# What is needed:
The answer must be every line of the records below that holds the word "from".

# Records:
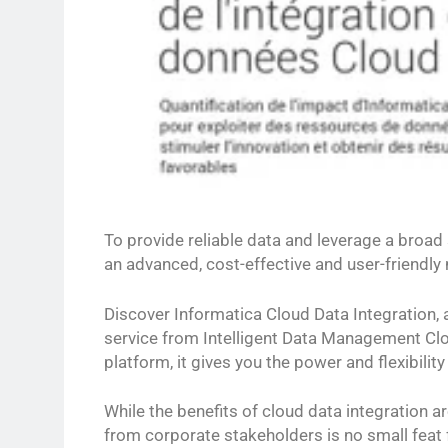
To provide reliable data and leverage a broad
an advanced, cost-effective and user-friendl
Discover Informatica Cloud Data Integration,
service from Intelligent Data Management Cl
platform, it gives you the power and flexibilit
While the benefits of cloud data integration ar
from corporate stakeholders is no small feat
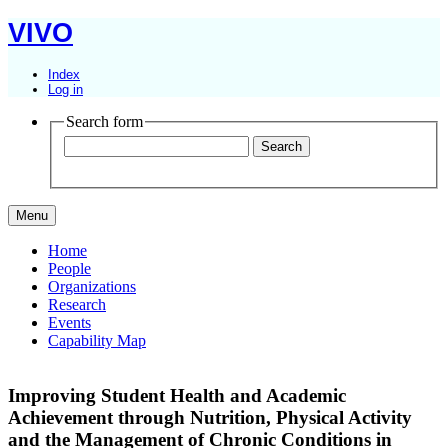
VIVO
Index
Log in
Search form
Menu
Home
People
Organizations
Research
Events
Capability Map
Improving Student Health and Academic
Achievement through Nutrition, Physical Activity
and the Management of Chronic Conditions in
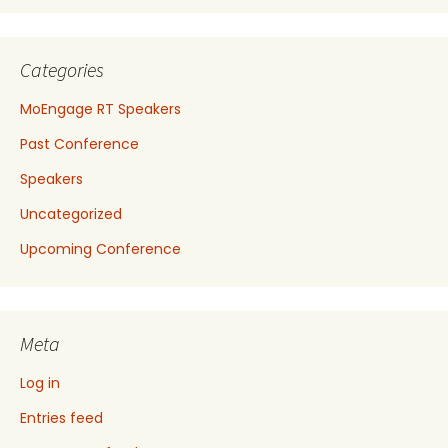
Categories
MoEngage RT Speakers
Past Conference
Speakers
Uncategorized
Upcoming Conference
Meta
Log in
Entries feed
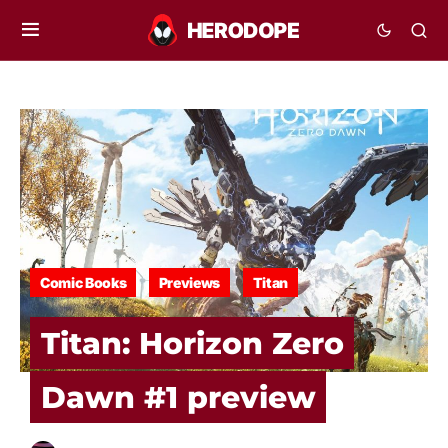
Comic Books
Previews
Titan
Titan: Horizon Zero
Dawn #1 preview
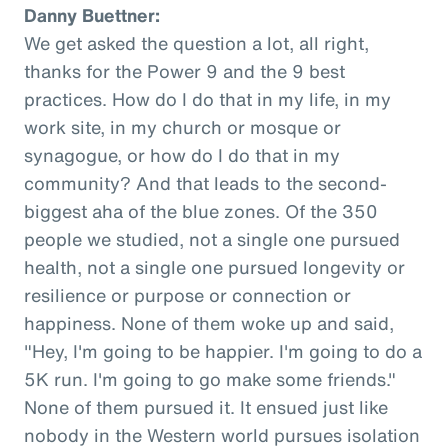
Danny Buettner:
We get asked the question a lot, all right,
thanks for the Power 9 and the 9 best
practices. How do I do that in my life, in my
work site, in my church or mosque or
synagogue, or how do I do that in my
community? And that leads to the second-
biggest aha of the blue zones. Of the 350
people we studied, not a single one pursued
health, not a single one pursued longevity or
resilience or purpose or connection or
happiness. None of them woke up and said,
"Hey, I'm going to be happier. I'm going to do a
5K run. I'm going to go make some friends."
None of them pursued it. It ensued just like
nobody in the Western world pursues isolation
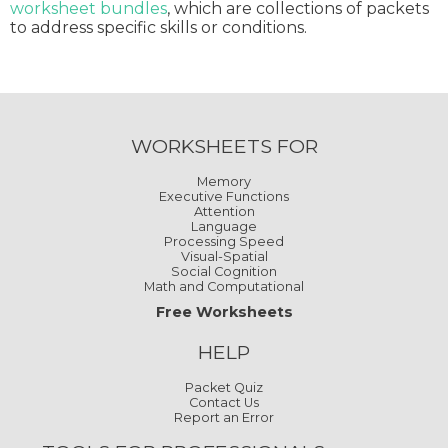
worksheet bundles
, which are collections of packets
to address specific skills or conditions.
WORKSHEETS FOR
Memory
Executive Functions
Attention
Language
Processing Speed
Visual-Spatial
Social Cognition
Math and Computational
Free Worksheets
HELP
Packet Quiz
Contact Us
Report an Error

# Written answer:
service from Intelligent Data Management Cl
from corporate stakeholders is no small feat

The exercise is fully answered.